Bean's World

Monday, February 12, 2007

Carpe Diem

It's 3am and I have just spent the past couple of hours doing my staying up all night the night before I have to work routine, where I can sit in the quiet, reading blogs, catching up on what is going on with other people's lives. There is a blog, that I have been checking in with from time to time, which has been written by a patient (or by his wife when he has been unable) that I took care of last November. When I took care of him in the Thoracic ICU, he was recovering from having part of his esophagus removed due to esophageal cancer.

Most of the patients that I take care of I never think about again once I walk through the doors of the hospital on the way home. It may sound callous, but you can't take all of these patients home with you. However, there are always a few that will forever pervade your mind. Some of these are sad stories, and some of them are happy.

This patient that I took care of last November is one that I have often thought about, wondering what he has been up to, and how is he doing. The recovery from the surgery that he had in November went very well. In fact, I remember him telling me that the surgeon told him that he should be the "poster child" for the surgery he went through. We talked about his life, his children, his wife, and his love for music. We talked about many things throughout the course of the night. The thing that struck me most about him was his upbeat outlook on life, his energy, and his will to live. He had been diagnosed in July of 2006 and had already been through a lot, dealing with all of the treatments that he had to undergo. It never seemed to beat him down though, and that to me, is absolutely amazing.

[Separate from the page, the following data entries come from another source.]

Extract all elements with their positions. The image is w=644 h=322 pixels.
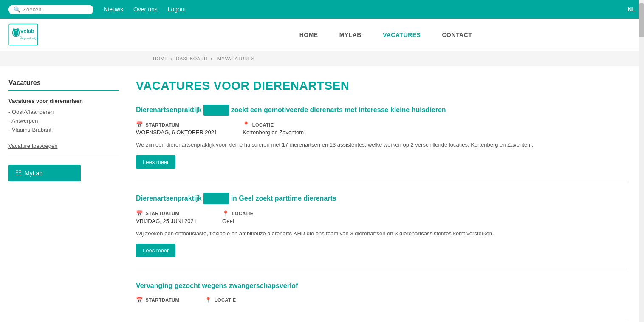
- sidebar-add-vacancy[interactable]: Vacature toevoegen: [8, 143, 119, 156]
- sidebar-sub-items: - Oost-Vlaanderen - Antwerpen - Vlaams-B…: [8, 107, 119, 134]
- search-input[interactable]: [23, 6, 88, 13]
- svg-text:diergeneeskundig labo: diergeneeskundig labo: [20, 37, 38, 40]
- meta-header-locatie-2: 📍 LOCATIE: [222, 210, 253, 217]
- nav-contact[interactable]: CONTACT: [442, 31, 472, 38]
- svg-text:nv: nv: [20, 35, 23, 37]
- main-content: VACATURES VOOR DIERENARTSEN Dierenartsen…: [127, 66, 644, 322]
- calendar-icon-1: 📅: [136, 121, 143, 128]
- locatie-label-1: LOCATIE: [252, 122, 274, 127]
- breadcrumb-sep2: ›: [211, 56, 212, 61]
- sidebar-title: Vacatures: [8, 79, 119, 91]
- meta-locatie-1: 📍 LOCATIE Kortenberg en Zaventem: [243, 121, 304, 136]
- breadcrumb-dashboard[interactable]: DASHBOARD: [176, 56, 207, 61]
- meta-locatie-3: 📍 LOCATIE: [205, 297, 236, 305]
- search-icon: 🔍: [14, 6, 20, 13]
- vacancy-meta-3: 📅 STARTDATUM 📍 LOCATIE: [136, 297, 627, 305]
- nav-over-ons[interactable]: Over ons: [133, 6, 158, 13]
- velab-logo: velab nv diergeneeskundig labo: [8, 23, 38, 46]
- svg-text:velab: velab: [20, 28, 34, 34]
- breadcrumb-sep1: ›: [171, 56, 173, 61]
- vacancy-title-prefix-1: Dierenartsenpraktijk: [136, 106, 202, 113]
- list-item[interactable]: - Antwerpen: [8, 116, 119, 125]
- meta-header-startdatum-2: 📅 STARTDATUM: [136, 210, 197, 217]
- vacancy-desc-1: We zijn een dierenartsenpraktijk voor kl…: [136, 141, 627, 150]
- nav-vacatures[interactable]: VACATURES: [383, 31, 421, 38]
- locatie-value-2: Geel: [222, 218, 253, 224]
- vacancy-title-3: Vervanging gezocht wegens zwangerschapsv…: [136, 281, 627, 291]
- mylab-button[interactable]: ☷ MyLab: [8, 165, 81, 181]
- vacancy-title-1: Dierenartsenpraktijk zoekt een gemotivee…: [136, 105, 627, 116]
- breadcrumb: HOME › DASHBOARD › MYVACATURES: [0, 51, 644, 66]
- lees-meer-button-1[interactable]: Lees meer: [136, 155, 175, 169]
- startdatum-label-3: STARTDATUM: [146, 297, 180, 302]
- calendar-icon-2: 📅: [136, 210, 143, 217]
- logo-box[interactable]: velab nv diergeneeskundig labo: [8, 23, 38, 46]
- locatie-label-3: LOCATIE: [215, 297, 236, 302]
- sidebar-section-title: Vacatures voor dierenartsen: [8, 98, 119, 104]
- vacancy-title-suffix-2: in Geel zoekt parttime dierenarts: [231, 195, 336, 202]
- scrollbar[interactable]: [639, 0, 644, 322]
- meta-locatie-2: 📍 LOCATIE Geel: [222, 210, 253, 224]
- meta-header-locatie-1: 📍 LOCATIE: [243, 121, 304, 128]
- startdatum-label-1: STARTDATUM: [146, 122, 180, 127]
- vacancy-meta-2: 📅 STARTDATUM VRIJDAG, 25 JUNI 2021 📍 LOC…: [136, 210, 627, 224]
- svg-rect-0: [9, 24, 38, 45]
- redacted-name-1: [203, 105, 229, 116]
- language-selector[interactable]: NL: [627, 6, 636, 13]
- vacancy-title-2: Dierenartsenpraktijk in Geel zoekt partt…: [136, 193, 627, 204]
- grid-icon: ☷: [15, 169, 21, 177]
- search-wrap[interactable]: 🔍: [8, 5, 93, 14]
- top-bar: 🔍 Nieuws Over ons Logout NL: [0, 0, 644, 19]
- calendar-icon-3: 📅: [136, 297, 143, 303]
- location-icon-1: 📍: [243, 121, 250, 128]
- nav-home[interactable]: HOME: [299, 31, 318, 38]
- mylab-button-label: MyLab: [25, 170, 42, 177]
- scrollbar-thumb[interactable]: [639, 3, 644, 37]
- page-title: VACATURES VOOR DIERENARTSEN: [136, 79, 627, 93]
- startdatum-label-2: STARTDATUM: [146, 211, 180, 216]
- vacancy-card-2: Dierenartsenpraktijk in Geel zoekt partt…: [136, 193, 627, 269]
- startdatum-value-2: VRIJDAG, 25 JUNI 2021: [136, 218, 197, 224]
- meta-header-locatie-3: 📍 LOCATIE: [205, 297, 236, 303]
- top-nav-links: Nieuws Over ons Logout: [104, 6, 186, 13]
- svg-point-4: [14, 31, 19, 36]
- top-bar-left: 🔍 Nieuws Over ons Logout: [8, 5, 186, 14]
- main-nav: HOME MYLAB VACATURES CONTACT: [136, 31, 636, 38]
- sidebar: Vacatures Vacatures voor dierenartsen - …: [0, 66, 127, 322]
- startdatum-value-1: WOENSDAG, 6 OKTOBER 2021: [136, 129, 217, 136]
- nav-logout[interactable]: Logout: [168, 6, 186, 13]
- logo-area: velab nv diergeneeskundig labo: [8, 23, 136, 46]
- list-item[interactable]: - Oost-Vlaanderen: [8, 107, 119, 116]
- vacancy-title-prefix-2: Dierenartsenpraktijk: [136, 195, 202, 202]
- breadcrumb-current: MYVACATURES: [217, 56, 255, 61]
- main-header: velab nv diergeneeskundig labo HOME MYLA…: [0, 19, 644, 51]
- redacted-name-2: [203, 193, 229, 204]
- lees-meer-button-2[interactable]: Lees meer: [136, 244, 175, 257]
- locatie-label-2: LOCATIE: [232, 211, 254, 216]
- vacancy-title-suffix-1: zoekt een gemotiveerde dierenarts met in…: [231, 106, 446, 113]
- locatie-value-1: Kortenberg en Zaventem: [243, 129, 304, 136]
- list-item[interactable]: - Vlaams-Brabant: [8, 125, 119, 134]
- vacancy-meta-1: 📅 STARTDATUM WOENSDAG, 6 OKTOBER 2021 📍 …: [136, 121, 627, 136]
- meta-startdatum-2: 📅 STARTDATUM VRIJDAG, 25 JUNI 2021: [136, 210, 197, 224]
- content-area: Vacatures Vacatures voor dierenartsen - …: [0, 66, 644, 322]
- meta-startdatum-3: 📅 STARTDATUM: [136, 297, 179, 305]
- meta-header-startdatum-3: 📅 STARTDATUM: [136, 297, 179, 303]
- location-icon-2: 📍: [222, 210, 229, 217]
- meta-header-startdatum-1: 📅 STARTDATUM: [136, 121, 217, 128]
- breadcrumb-home[interactable]: HOME: [153, 56, 168, 61]
- vacancy-card-3: Vervanging gezocht wegens zwangerschapsv…: [136, 281, 627, 322]
- vacancy-card-1: Dierenartsenpraktijk zoekt een gemotivee…: [136, 105, 627, 181]
- location-icon-3: 📍: [205, 297, 212, 303]
- vacancy-desc-2: Wij zoeken een enthousiaste, flexibele e…: [136, 229, 627, 238]
- nav-mylab[interactable]: MYLAB: [339, 31, 362, 38]
- nav-nieuws[interactable]: Nieuws: [104, 6, 123, 13]
- vacancy-title-prefix-3: Vervanging gezocht wegens zwangerschapsv…: [136, 282, 298, 289]
- meta-startdatum-1: 📅 STARTDATUM WOENSDAG, 6 OKTOBER 2021: [136, 121, 217, 136]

It had been over a month since I had checked in with his blog to see how he was doing. Unfortunately, tonight I found out that his cancer had reoccurred, he had taken a turn for the worse, and that he passed away on February 6th.

And all I have to say is that f***ing sucks. Here was a person that had so much life in him left to live, and yet he only got to live half of it. He was a good husband, a good father, and a good friend, and what does he get for it? Now his family has to somehow find a way to move on with their lives without him. What a crock.

His wife wrote the last post, which described the last days of his life. I was glad to hear that in his last days under hospice care, he was comfortable, and surrounded by his loving family and friends. I suppose if you have to move on from this world, that would have to be the best way to go. The amazing thing is that his wife doesn't sound angry or bitter. In fact, she sounds like she is really at peace with the world. I can't imagine having to go through something like that.

Losing someone that I love so dearly (i.e. my husband) is by far one of the biggest fears that I have in my life. It is something that I have realized as I have seen it happen time and again through my work. It just kills me when bad stuff happens to good people. It's absolutely just not fair. Especially when it happens to one of the few whom I really thought was going to make it, and more importantly, really deserved to make it.

I shall always remember this patient of mine for his incredible outlook on life, despite the grave prospects of the disease he so bravely fought. By meeting people like him, I have learned to try to adapt a more positive outlook on life, and to appreciate each day that I have on this earth. I wish nothing but the best to him and his family. And with any luck, right now, he is grilling out, black and tan in hand, watching the Patriots kick butt on the TV!